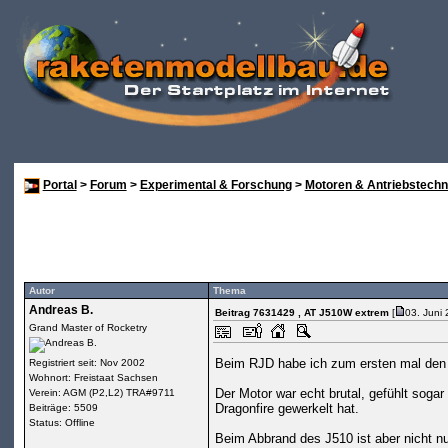
Portal
>
Forum
>
Experimental & Forschung
>
Motoren & Antriebstechn
Autor
Thema
Andreas B.
Beitrag 7631429
, AT J510W extrem
[
03. Juni
Grand Master of Rocketry
Beim RJD habe ich zum ersten mal den 
Registriert seit: Nov 2002
Wohnort: Freistaat Sachsen
Der Motor war echt brutal, gefühlt soga
Verein: AGM (P2,L2) TRA#9711
Dragonfire gewerkelt hat.
Beiträge: 5509
Status: Offline
Beim Abbrand des J510 ist aber nicht nur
* * * *
### ASSIGNMENT
Nothing but the pictures may be dropped as you repeat the listing above exactly.

### YOUR SOLUTION
Portal
>
Forum
>
Experimental & Forschung
>
Motoren & Antriebstechn
Autor
Thema
Andreas B.
Beitrag 7631429
, AT J510W extrem
[
03. Juni
Grand Master of Rocketry
Beim RJD habe ich zum ersten mal den 
Registriert seit: Nov 2002
Wohnort: Freistaat Sachsen
Der Motor war echt brutal, gefühlt soga
Verein: AGM (P2,L2) TRA#9711
Dragonfire gewerkelt hat.
Beiträge: 5509
Status: Offline
Beim Abbrand des J510 ist aber nicht nur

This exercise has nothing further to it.